To access the vpcs hypervisor interface, you need to start a telnet session to the port number you specified with the -H option. If for example you started vpcs with a command of vpcs -H 20000, then you would typically open a telnet session to port 20000 on your localhost IP address (127.0.0.1).

In this mode, an alternative interface is presented to allow the user to create and kill multiple vpcs sessions. These sessions are always run as a daemon process and must be accessed via either an external telnet application, or by using the telnet or rlogin command within the vpcs hypervisor session.
In hypervisor mode, the commands supported are:
help | ?
  Print help
disconnect Exit the telnet session
list List vpcs process and ids
quit [-f] Stop all vpcs processes and hypervisor, -f force quit without prompting
stop id Stop vpcs process number id
rlogin [ip] port Same as telnet
telnet [ip] port Telnet to port at ip (default 127.0.0.1)
vpcs [parameters] Start vpcs daemon with parameters.

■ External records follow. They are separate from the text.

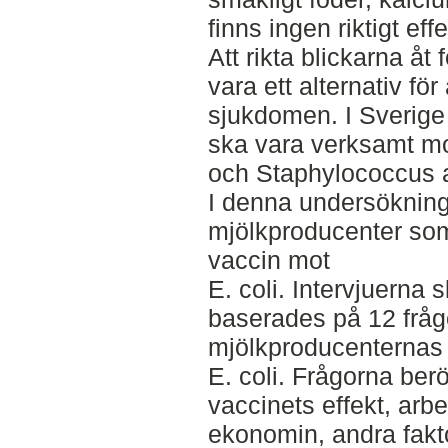
finns ingen riktigt ef
Att rikta blickarna å
vara ett alternativ f
sjukdomen. I Sverige 
ska vara verksamt mot
och Staphylococcus a
I denna undersökning 
mjölkproducenter som
vaccin mot
E. coli. Intervjuerna
baserades på 12 frå
mjölkproducenternas 
E. coli. Frågorna ber
vaccinets effekt, arb
ekonomin, andra fakt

A typical hypervisor session might run something like this:

-------------------------------------------------------
~$ vpcs -H 20000
~$ telnet 127.0.0.1 20000
Trying 127.0.0.1...
Connected to localhost.
Escape character is ’^]’.
HV > vpcs
100-VPCS started with -p 20001 -s 20000 -c 30000
HV > rlogin 20001
Connect 127.0.0.1:20001, press Ctrl+X to quit
NOTES: you will be back to the starting point, NOT THE LAST,
if using Ctrl+X to quit.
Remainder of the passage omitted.